CVE-2023-28324: 
Ivanti Endpoint Manager vulnerability analysis and mitigation

A critical improper input validation vulnerability (CVE-2023-28324) exists in Ivanti Endpoint Manager (EPM) 2022 and below. The vulnerability was disclosed on June 7th, 2023, affecting the AgentPortal service component. This vulnerability has received a CVSS v3.1 base score of 9.8 (CRITICAL), indicating its severe nature (NVD).

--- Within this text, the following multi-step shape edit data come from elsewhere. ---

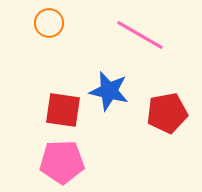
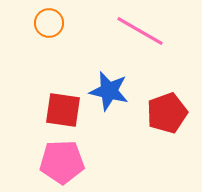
pink line: moved 4 px up
red pentagon: rotated 9 degrees counterclockwise
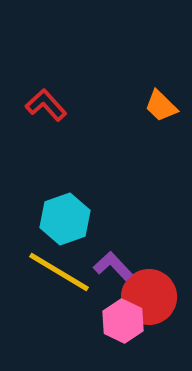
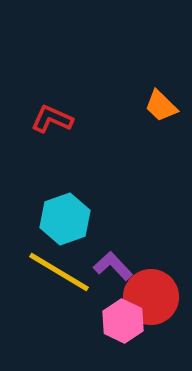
red L-shape: moved 6 px right, 14 px down; rotated 24 degrees counterclockwise
red circle: moved 2 px right
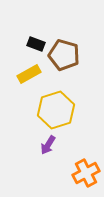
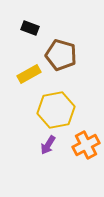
black rectangle: moved 6 px left, 16 px up
brown pentagon: moved 3 px left
yellow hexagon: rotated 6 degrees clockwise
orange cross: moved 28 px up
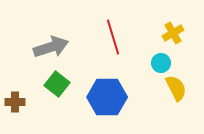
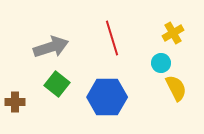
red line: moved 1 px left, 1 px down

The vulnerability exists in the AgentPortal.exe service, which is a .NET binary located at C:\Program Files\LanDesk\ManagementSuite\AgentPortal.exe. The service creates a .NET Remoting interface that allows for remote code execution through improper input validation. The vulnerability specifically exists in the ProcessRunProgramAction handler, which provides an attacker with the ability to execute arbitrary programs (Horizon3).

The vulnerability allows an attacker to achieve remote code execution (RCE) with SYSTEM privileges on affected systems. This level of access enables complete system compromise, allowing attackers to execute arbitrary commands with the highest privileges (NVD).

The vulnerability has been patched in EPM 2021.1 SU4 and EPM 2022 SU2. The fix restricts the programs that can be executed through ProcessRunProgramAction to only ping.exe and tracert.exe. Organizations are strongly advised to update to these patched versions (Horizon3).